Employment fell the most in eight-and-a-half years, ending four-month job creation streak.

New Sales Tax Roils India With PMI Plunging Most Since 2009
Workers at the construction site in Bengaluru, India. (Photographer: Sanjit Das/Bloomberg)

(Bloomberg) -- Business conditions in India have deteriorated the most since the global financial crisis as the roll out of a nationwide sales tax disrupted supply and distribution links just months after Prime Minister Narendra Modi’s cash ban roiled markets.

The Nikkei India Composite PMI Output Index fell to 46 in July from 52.7 in June, the steepest drop since March 2009, a report showed Thursday. Activity in the key services sector plunged to 45.9 from from 53.1 -- the lowest since September 2013 -- after data showed manufacturing slumped the most since 2009. A reading below 50 indicates contraction.

"Private sector activity dipped for the first time since the demonetization shock" and "most of the contraction was attributed to the implementation of the goods and services tax and the confusion it caused," Pollyanna De Lima, principal economist at IHS Markit, said in the report. "Faced with fewer workloads, service providers and manufacturers lowered payroll numbers in July."

The data add to evidence of underlying weakness in one of the world’s fastest-growing economies. The central bank on Wednesday cut rates to the lowest since 2010 and urged the government to speed up projects because there’s "an urgent need" to boost private investment.

However, rates of job shedding -- while the fastest since early 2009 -- were "slight overall," according to the report.

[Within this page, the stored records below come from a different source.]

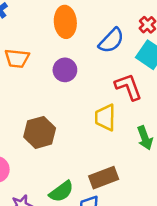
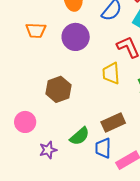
purple circle: (65, 70) -> (76, 37), size x1.4

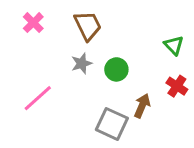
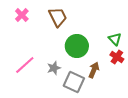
green triangle: (174, 45) -> (115, 39), moved
gray star: (82, 63) -> (54, 68), moved
green circle: (116, 69) -> (77, 46), size x1.5

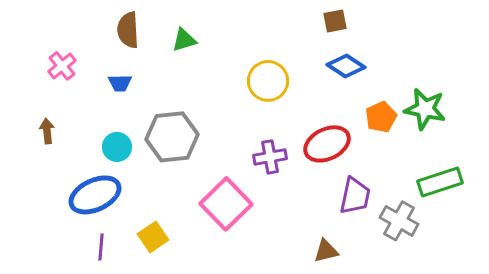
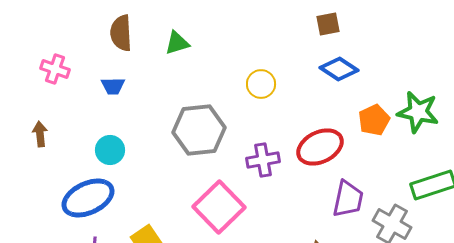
pink cross: (62, 66) -> (55, 69), turned -32
yellow circle: (268, 81) -> (261, 84), size x0.7
gray hexagon: (172, 137) -> (199, 130), moved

Firms seem convinced that prospects will brighten as the GST regime becomes clearer, De Lima said.

Business activity will probably "normalize" after August and PMIs will rebound, said Sonal Varma, an economist with Nomura Holdings Inc. in Singapore. "Data also suggests some upside risk to services inflation in the coming months due to the higher tax burden," she said.

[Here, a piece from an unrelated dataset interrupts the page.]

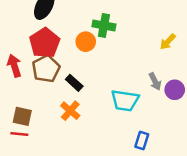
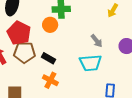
brown pentagon: (46, 69) -> (24, 52), turned -30
gray arrow: (155, 82) -> (97, 41), moved

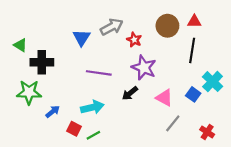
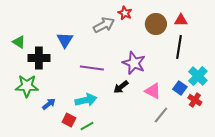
blue triangle: (82, 38) -> (65, 40), moved
red star: (134, 40) -> (125, 13), moved
red cross: (207, 132) -> (195, 100), moved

Key findings from the services sector:

  • About 23 percent of survey participants reported lower output
  • Four of five broad areas contracted, except for finance and insurance
  • Outstanding business rose reflecting difficulties in obtaining payments
  • Employment fell the most in eight-and-a-half years, halting a four-month streak of job creation
  • Prices charged rose at the quickest pace since 2013

The PMIs follow a clutch of survey results published by the central bank on Wednesday, which offer a grim picture of the $2 trillion economy. Indian factories were running at about 74 percent of capacity from October through December, business sentiment in Indian manufacturing worsened in the second quarter of the calendar year and consumer confidence dipped into the "pessimistic zone" in June.

Meanwhile the budget deficit is at 81 percent of the full-year target in the first six months, compared with 61 percent a year earlier, constraining the government’s ability to spend more.

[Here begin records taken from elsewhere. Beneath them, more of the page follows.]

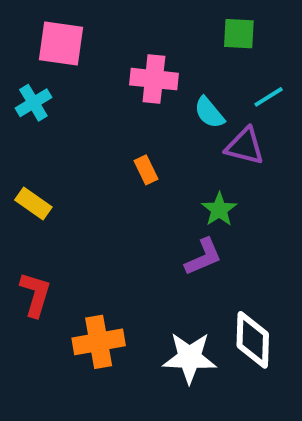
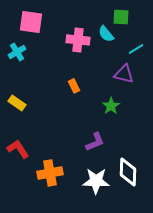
cyan semicircle: (209, 113) -> (106, 34), moved
purple L-shape: (203, 257) -> (95, 142), moved
red L-shape: (35, 294) -> (18, 149), turned -50

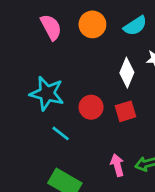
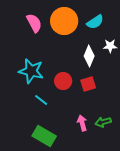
orange circle: (92, 24) -> (64, 21), size x1.4

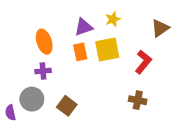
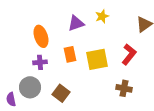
yellow square: (107, 50) -> (97, 59), moved
orange rectangle: (80, 52) -> (70, 54), moved

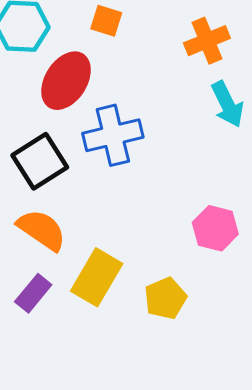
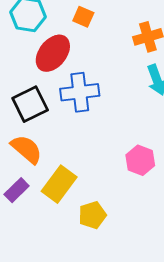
yellow pentagon: (165, 298) -> (92, 215), moved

Investors now await official June factory output data due Aug. 11, July inflation scheduled for Aug. 14 and April-June GDP numbers due Aug. 31. At the end of the month, the government will also share federal finances during July, the first indicator of how the GST is affecting tax revenue. Also this month the Reserve Bank of India typically announces its dividend payout to the government and the annual report, which could offer an estimate of gains or losses from the cash clampdown.